The Electro Optic Systems Hldg Ltd (ASX: EOS) share price is out of form on Thursday and has failed to follow the market higher.
This is despite the communications, defence, and space company being the subject of a positive broker note this morning.
In afternoon trade, the Electro Optic Systems share price is down 1% to $4.27. This means its shares are now down a disappointing 27% since the start of the year.
Is this a buying opportunity?
According to a note out of Citi, the recent weakness in the Electro Optic Systems share price could be a buying opportunity for investors.
This morning the broker upgraded the company’s shares to a buy (high risk) rating with a price target of $5.15.
Based on the company’s current share price, this implies potential upside of 20% over the next 12 months.
Why did Citi upgrade the Electro Optic Systems share price?
The note reveals that the broker made the move largely on valuation grounds. This follows the aforementioned weakness in its share price in recent months.

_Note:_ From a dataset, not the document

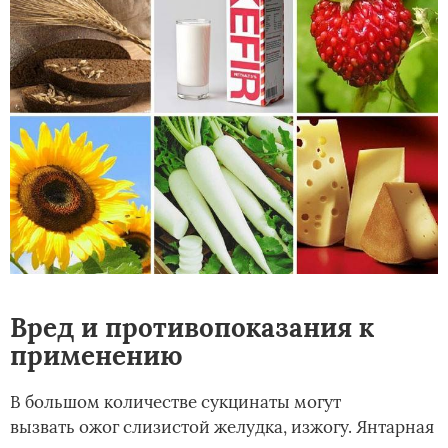
Вред и противопоказания к
применению
В большом количестве сукцинаты могут
вызвать ожог слизистой желудка, изжогу. Янтарная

In addition to this, the broker notes that the company’s annual general meeting revealed a significant sales pipeline. That update shows that Electro Optic Systems has a pipeline of $1 billion in potential work.
Citi commented: “AGM reveals $1 billion of potential work in advanced stages. We upgrade EOS to Buy/High Risk from Neutral/High Risk, following the -19% share price decline since 29 April 21, noting i) cash collection from a key customer has resumed, with scope for further cash collection in mid CY21 subject to when the first 30 RWS units are invoiced, and ii) EOS is working towards diversifying its revenue base. Further, the current share price appears to be factoring in limited upside from new defence opportunities and other medium to long term opportunities.”